In Buffalo Linen the Court gave its stamp of approval to the recognition by the Board that after the initiation of a whipsaw strike a threat of strike existed against the other employers which created an economic problem legally justifying a temporary lockout of employees. Basically we interpret Buffalo Linen as upholding the legitimacy of multi-employer bargaining and a recognition that to preserve the equality of such bargaining the employer may resort to self-help when the legitimate interests of employer and employees collide. Thus the efforts of the whipsaw strike to atomize the unity of the multi-employer group can be lawfully neutralized by the utilization of a temporary lockout. The decision in Buffalo Linen went no further for the factual background went no further. In the case at bar neither Food Jet, Inc., the struck employer, nor respondents, who locked out, remained totally inoperative as in Buffalo. Here, each remained in limited operation by hiring temporary replacements.
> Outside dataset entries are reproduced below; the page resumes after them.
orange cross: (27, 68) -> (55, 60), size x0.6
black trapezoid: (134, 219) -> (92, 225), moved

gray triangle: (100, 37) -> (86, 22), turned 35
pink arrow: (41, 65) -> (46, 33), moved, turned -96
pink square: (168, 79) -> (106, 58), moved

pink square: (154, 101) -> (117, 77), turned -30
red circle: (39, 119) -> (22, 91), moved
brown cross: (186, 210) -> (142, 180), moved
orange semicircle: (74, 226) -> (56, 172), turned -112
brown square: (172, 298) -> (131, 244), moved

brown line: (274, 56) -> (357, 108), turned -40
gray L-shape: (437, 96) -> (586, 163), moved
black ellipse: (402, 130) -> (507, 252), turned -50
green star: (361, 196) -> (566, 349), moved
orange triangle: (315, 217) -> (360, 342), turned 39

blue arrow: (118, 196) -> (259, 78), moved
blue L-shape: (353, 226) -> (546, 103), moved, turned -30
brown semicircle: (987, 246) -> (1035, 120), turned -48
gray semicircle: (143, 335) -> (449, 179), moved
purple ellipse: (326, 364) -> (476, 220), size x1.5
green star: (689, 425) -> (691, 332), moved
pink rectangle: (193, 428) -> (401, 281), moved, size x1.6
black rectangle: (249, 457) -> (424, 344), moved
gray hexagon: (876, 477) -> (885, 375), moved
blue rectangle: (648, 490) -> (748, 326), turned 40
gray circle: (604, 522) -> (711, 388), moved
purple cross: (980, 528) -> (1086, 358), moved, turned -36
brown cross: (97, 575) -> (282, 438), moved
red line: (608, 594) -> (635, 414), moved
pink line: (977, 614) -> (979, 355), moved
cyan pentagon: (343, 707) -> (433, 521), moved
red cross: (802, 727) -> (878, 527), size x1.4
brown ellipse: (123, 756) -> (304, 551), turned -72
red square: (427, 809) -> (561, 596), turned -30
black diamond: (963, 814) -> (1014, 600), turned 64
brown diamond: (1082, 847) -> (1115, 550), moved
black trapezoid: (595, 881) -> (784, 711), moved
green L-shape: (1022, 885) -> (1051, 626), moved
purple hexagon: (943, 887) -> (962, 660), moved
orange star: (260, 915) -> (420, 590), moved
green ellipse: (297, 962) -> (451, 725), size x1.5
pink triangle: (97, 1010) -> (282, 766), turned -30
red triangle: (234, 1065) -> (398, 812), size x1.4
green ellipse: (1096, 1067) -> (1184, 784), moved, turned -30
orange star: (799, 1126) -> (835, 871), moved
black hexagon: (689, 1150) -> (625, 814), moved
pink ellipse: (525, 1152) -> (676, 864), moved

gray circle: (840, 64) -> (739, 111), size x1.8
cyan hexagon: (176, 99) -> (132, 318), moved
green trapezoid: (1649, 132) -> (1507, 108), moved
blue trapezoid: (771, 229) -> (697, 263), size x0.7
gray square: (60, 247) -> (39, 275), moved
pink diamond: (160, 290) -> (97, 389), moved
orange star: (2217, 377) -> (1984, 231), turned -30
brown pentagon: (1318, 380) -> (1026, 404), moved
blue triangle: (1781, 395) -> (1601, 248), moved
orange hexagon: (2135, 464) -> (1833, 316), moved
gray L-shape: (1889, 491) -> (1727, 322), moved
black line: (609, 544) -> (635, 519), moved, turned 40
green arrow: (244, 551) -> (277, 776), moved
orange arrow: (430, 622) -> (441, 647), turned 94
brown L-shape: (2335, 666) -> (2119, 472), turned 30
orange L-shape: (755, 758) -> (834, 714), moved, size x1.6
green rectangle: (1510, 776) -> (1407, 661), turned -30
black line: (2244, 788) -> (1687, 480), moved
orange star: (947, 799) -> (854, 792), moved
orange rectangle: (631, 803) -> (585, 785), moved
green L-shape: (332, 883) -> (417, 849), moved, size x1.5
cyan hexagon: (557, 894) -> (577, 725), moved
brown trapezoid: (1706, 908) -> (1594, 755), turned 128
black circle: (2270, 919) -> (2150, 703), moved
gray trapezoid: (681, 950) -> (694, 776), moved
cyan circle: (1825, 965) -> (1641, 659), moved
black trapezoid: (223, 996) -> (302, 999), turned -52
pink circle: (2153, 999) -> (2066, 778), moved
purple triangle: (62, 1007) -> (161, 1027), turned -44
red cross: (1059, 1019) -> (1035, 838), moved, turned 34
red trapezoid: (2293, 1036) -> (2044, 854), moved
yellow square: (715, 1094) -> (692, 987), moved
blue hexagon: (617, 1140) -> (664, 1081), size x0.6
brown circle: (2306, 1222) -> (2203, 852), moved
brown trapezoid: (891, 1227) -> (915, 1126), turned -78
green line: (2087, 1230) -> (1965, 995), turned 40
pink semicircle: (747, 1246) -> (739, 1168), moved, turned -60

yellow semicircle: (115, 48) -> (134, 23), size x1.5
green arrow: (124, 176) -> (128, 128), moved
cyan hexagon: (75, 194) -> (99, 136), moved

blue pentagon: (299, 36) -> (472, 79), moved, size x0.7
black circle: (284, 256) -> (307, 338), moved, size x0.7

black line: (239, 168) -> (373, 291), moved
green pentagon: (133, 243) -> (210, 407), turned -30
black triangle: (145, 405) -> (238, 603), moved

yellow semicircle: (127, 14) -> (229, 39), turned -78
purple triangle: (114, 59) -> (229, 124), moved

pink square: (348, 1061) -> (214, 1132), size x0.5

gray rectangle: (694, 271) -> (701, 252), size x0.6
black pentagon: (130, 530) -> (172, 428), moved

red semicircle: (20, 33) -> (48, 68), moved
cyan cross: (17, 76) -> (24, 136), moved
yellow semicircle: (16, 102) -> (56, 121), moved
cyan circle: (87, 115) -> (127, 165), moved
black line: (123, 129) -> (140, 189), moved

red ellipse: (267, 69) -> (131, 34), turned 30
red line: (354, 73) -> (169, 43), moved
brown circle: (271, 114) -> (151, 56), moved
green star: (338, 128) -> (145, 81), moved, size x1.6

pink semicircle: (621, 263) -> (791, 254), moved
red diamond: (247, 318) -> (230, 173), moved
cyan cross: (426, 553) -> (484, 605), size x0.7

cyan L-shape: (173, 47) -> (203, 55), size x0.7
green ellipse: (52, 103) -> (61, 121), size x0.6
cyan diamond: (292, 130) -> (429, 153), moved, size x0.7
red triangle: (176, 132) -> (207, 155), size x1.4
In Mackay, the Supreme Court firmly established the general right of a struck employer to preserve his business by the hiring of replacements for strikers. Such right cannot be exercised in a discriminatory manner however. N.L.R.B. v. Erie Resistor Corp., supra. The decision of the Board in the case at bar recognized the right of the struck employer, Food Jet, Inc., to replace and hence found it, but only it, not in violation of the Act. Although recognizing the right of Food Jet, Inc., to hire replacements under Mackay and the right of respondents to shut down in order to preserve the integrity of multi-employer bargaining under Buffalo Linen the Board reasons that respondents could have stayed operative with their regular employees and thus there was no economic necessity for replacements. The Board's decision states in such regard:
'Locking out employees in order to replace them with other workers may hardly be viewed as equivalent to the defensive action of a shutdown to preserve the solidarity of the Association unit. On the contrary, since the Respondents were continuing to operate and since no reason appears why they could not have continued to operate with their own employees during the strike, this constitutes a temporary replacement of employees solely because they were engaging in protected concerted activity, i.e., striking against Food Jet.'
We agree with the dissenting members of the Board that such view 'renders largely illusory the right of lockout given them by the Supreme Court in Buffalo Linen.'
The impact of the Board's decision is such that a denial of a basic right by indirection is inherent in it if unity of the multi-employer group is to be maintained. After the initiation of a whipsaw strike the struck employer may remain shut down, the other members of the group may lock out, and the unity of interest is thus maintained. But the struck employer is denied his right of replacement and the whipsaw tactic enjoys a privileged advantage. If, however, the struck employer does choose to operate with replacements and the other employers cannot replace after lockout, the economic advantage passes to the struck member, the non-struck members are deterred in exercising the defensive lockout, and the whipsaw strike again enjoys an almost inescapable prospect of success. Such was not the intent of Buffalo Linen. To the contrary, Buffalo Linen recognizes that a lockout is justified in order to assure 'the preservation of the integrity of the multi-employer bargaining unit.' It is no answer to say that the respondents could have remained in operation through retaining their regular employees. This merely denies the privilege of lockout and, through denial, refuses any consideration of the existence of the overriding business purpose which, as recognized in N.L.R.B. v. Erie Resistor Corp., supra, may justify the invasion of union rights. The preservation of the multi-employer bargain unit, approved as it is by congressional consideration and judicial decision,4 is necessary to assure economic justice. It would be largely destroyed by leaving in the hands of the striking agency the power, by law, to determine which employers among the group could remain operative and which could not.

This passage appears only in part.